Hello, dear friend, you can consult us at any time if you have any questions, add WeChat: daixieit

COMP2271 2021/22 DATA COLLECTION AND DATA CLEANING

ASSIGNMENT

Data Science – Data Collection and Data cleaning

You are asked to create Python programs to process the file kaggle_survey.zip which includes the answers from the respondents who participated 2019-2021 in the very famous Data Science    Kaggle Survey. Use seaborn (Other visualization liberalises are not allowed, except for using  Matplotlib to specify figures’ size) and pandas to support the data processing and analysis.

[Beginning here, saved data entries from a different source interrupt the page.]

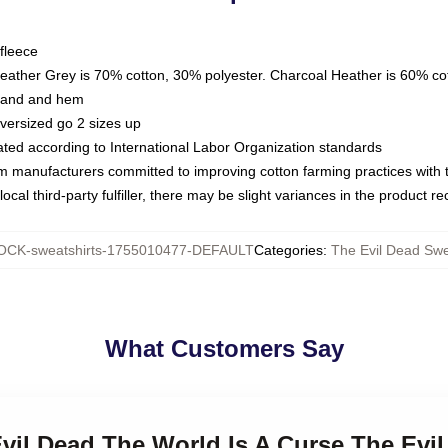
fleece
Heather Grey is 70% cotton, 30% polyester. Charcoal Heather is 60% co
kband and hem
oversized go 2 sizes up
luated according to International Labor Organization standards
om manufacturers committed to improving cotton farming practices with th
ocal third-party fulfiller, there may be slight variances in the product r
CK-sweatshirts-1755010477-DEFAULT
Categories
:
The Evil Dead Swe
What Customers Say
Evil Dead The World Is A Curse The Evi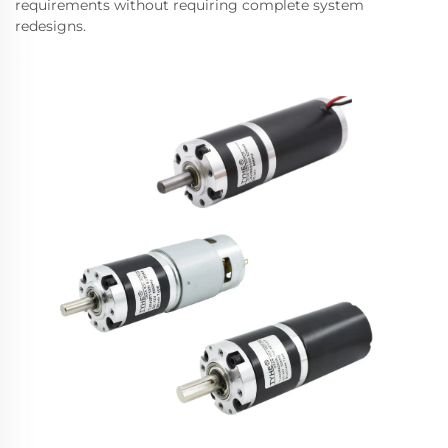
requirements without requiring complete system
redesigns.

In addition to the codes for Problem 1-5, you also need to submit a concise report (no       more than 5 pages, no including references) to explain how to solve Problem 2-5. You can mention your codes with the cell/line numbers but do not include raw codes. Please          comment your code properly.

Total: 100%

Problem 1. (10%)

Extract all the files from Kaggle_Survey.zip using Python code into a folder named “Kaggle” . Make sure none of the files inside “Kaggle” folder is a zip file.

Problem 2. (30%)

Study the extracted files and observe the questions that appears in all the three surveys.  Then write a python program to create a new csv call “Kaggle_survey 2019-2021.csv” to   save the corresponding data of those questions, also add a new column “year of the          answer” . Note: some questions may slightly change the expression or the options. Explain in you report how you deal with the data merging.

Problem 3. (30%)

Use the data cleaning methods you learned in the lectures to clean and process the data “Kaggle_survey 2019-2021.csv” and save to another csv called Kaggle_survey 2019-        2021_cleaned.csv” .


Problem 4. (10%)

Based on the data in Kaggle_survey 2019-2021_cleaned.csv”, investigate the top 5 programming languages (5%) and the top 5 visualization libraries/ tools (5%) used by the senior (more than 5-    year programming experience) Data Scientists. Display the results of 2019,2020 and 2021               separately in visual graphs and make your conclusion.

Problem 5. (20%)

Based on the data in Kaggle_survey 2019-2021_cleaned.csv”, explain the world-wide situation of Woman in Data Science with the support of visual graphs.


Plagiarism: You must not plagiarise your work. Attempts to hide plagiarism by


To submit your work, create a directory named as your username (e.g. cxfh123). Place all required files in this directory using, ZIP compress/archive this entire directory structure (not .rar or .z7 or anything else - as this breaks the automated extract/test tools).